Shaheen chided brown for using what she called scare tactics but claimed that approach has been a constant with Brown.
"My opponent has been using the concern that people have and really fear mongering for his own political purpose. A leader should be serious, should alert people to what’s going on, alert people to what’s going on but not try to grandstand on them."
Brown, meanwhile, called out Shaheen for her support of the president.
"Senator Shaheen, for the last 6 year you have voted with president Obama 99 percent of the time. Is the president right 99 percent of the time?"
The night's most memorable moment, though didn’t come when the candidates clashed, it was prompted by a question from debate panelist James Pindell of WMUR.
“Senator Brown, what do you see going right in Sullivan country and what’s going wrong, and please be specific?”
“You are absolutely right, geography plays a role.”
Brown first mentioned the southern border, and then that infrastructure up north, by contrast ,was difficult.
He made no mention of Claremont, the Sullivan county’s biggest city, or anything unique to the county. Brown instead, stressed outdoor activity and tourism.
“One of the biggest opportunities sre ski areas and trails for snowmobiles I support those efforts.”
He went onto cite the challenge of high business taxes and energy costs and Obamacare. The question was then asked again.
“We’re talking about Sullivan county and I think you were sounds talking about the North Country?”
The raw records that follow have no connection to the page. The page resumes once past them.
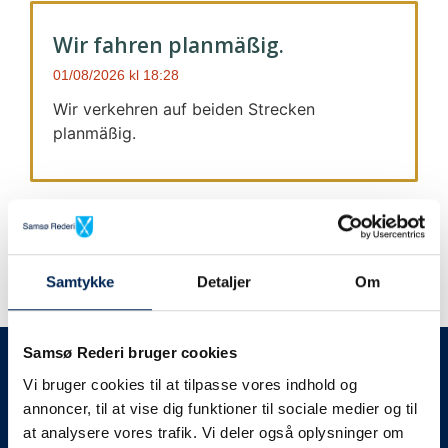
Wir fahren planmäßig.
01/08/2026
18:28
Wir verkehren auf beiden Strecken
planmäßig.
Samtykke
Detaljer
Om
Wir geben immer Bescheid
Samsø Rederi bruger cookies
Vi bruger cookies til at tilpasse vores indhold og
Wir werden Sie
annoncer, til at vise dig funktioner til sociale medier og til
at analysere vores trafik. Vi deler også oplysninger om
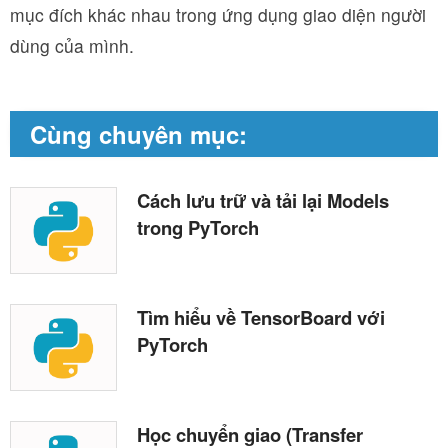
mục đích khác nhau trong ứng dụng giao diện người
dùng của mình.
Cùng chuyên mục:
Cách lưu trữ và tải lại Models
trong PyTorch
Tìm hiểu về TensorBoard với
PyTorch
Học chuyển giao (Transfer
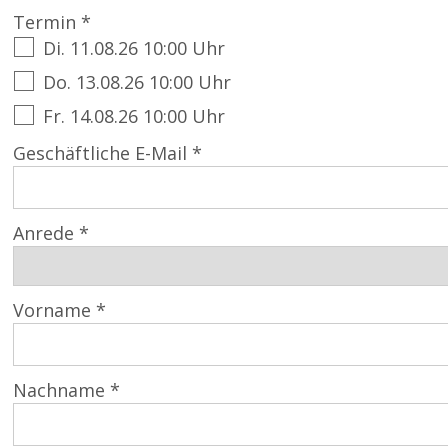
Termin *
Di. 11.08.26 10:00 Uhr
Do. 13.08.26 10:00 Uhr
Fr. 14.08.26 10:00 Uhr
Geschäftliche E-Mail *
Anrede *
Vorname *
Nachname *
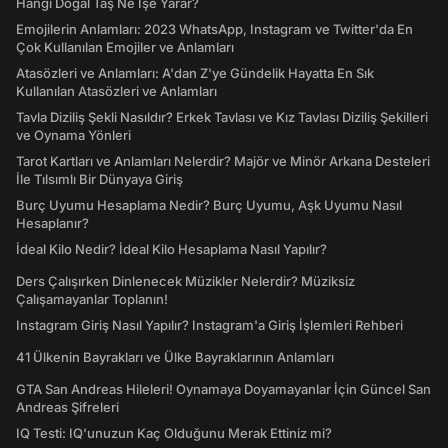
Hangi Doğal Taş Ne İşe Yarar?
Emojilerin Anlamları: 2023 WhatsApp, Instagram ve Twitter'da En
Çok Kullanılan Emojiler ve Anlamları
Atasözleri ve Anlamları: A'dan Z'ye Gündelik Hayatta En Sık
Kullanılan Atasözleri ve Anlamları
Tavla Diziliş Şekli Nasıldır? Erkek Tavlası ve Kız Tavlası Diziliş Şekilleri
ve Oynama Yönleri
Tarot Kartları ve Anlamları Nelerdir? Majör ve Minör Arkana Desteleri
İle Tılsımlı Bir Dünyaya Giriş
Burç Uyumu Hesaplama Nedir? Burç Uyumu, Aşk Uyumu Nasıl
Hesaplanır?
İdeal Kilo Nedir? İdeal Kilo Hesaplama Nasıl Yapılır?
Ders Çalışırken Dinlenecek Müzikler Nelerdir? Müziksiz
Çalışamayanlar Toplanın!
Instagram Giriş Nasıl Yapılır? Instagram'a Giriş İşlemleri Rehberi
41 Ülkenin Bayrakları ve Ülke Bayraklarının Anlamları
GTA San Andreas Hileleri! Oynamaya Doyamayanlar İçin Güncel San
Andreas Şifreleri
IQ Testi: IQ'unuzun Kaç Olduğunu Merak Ettiniz mi?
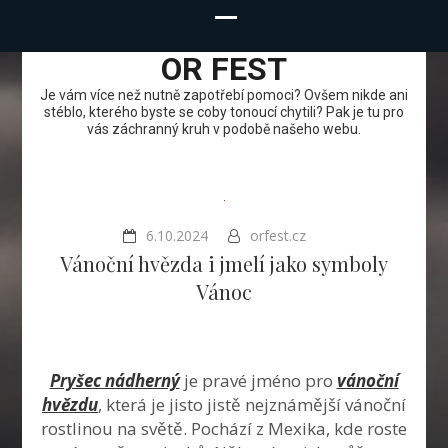
OR FEST
Je vám více než nutně zapotřebí pomoci? Ovšem nikde ani
stéblo, kterého byste se coby tonoucí chytili? Pak je tu pro
vás záchranný kruh v podobě našeho webu.
6.10.2024
orfest.cz
Vánoční hvězda i jmelí jako symboly
Vánoc
Pryšec nádherný
je pravé jméno pro
vánoční
hvězdu
, která je jisto jistě nejznámější vánoční
rostlinou na světě. Pochází z Mexika, kde roste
“We’re talking about anything past Concord and the challenges of our state. So if you go to any business those are the challenges...."
Brown again mentioned Obamacare taxes and energy costs, and then,
--“Sullivan county is west of Concord, not north of Concord.”
“With all due respect I’ve answered the question. The challenges are the same in all of our counties.”
After the debate, social media lit up as partisans fought over the back and forth. Whether it was a conscious attempt to trip up Brown, who only moved here in January, and also about which was more accurate, that Sullivan county is north or Concord or west of it?
During the 11 o’ clock news James Pindell apologized to Brown for his interruption.
By 11:30 both campaigns had scheduled fresh stops in Sullivan county.
Brown will campaign at Newport diner this morning. Shaheen will hold a rally this afternoon in Claremont.
Geography, it seems, does plays a role.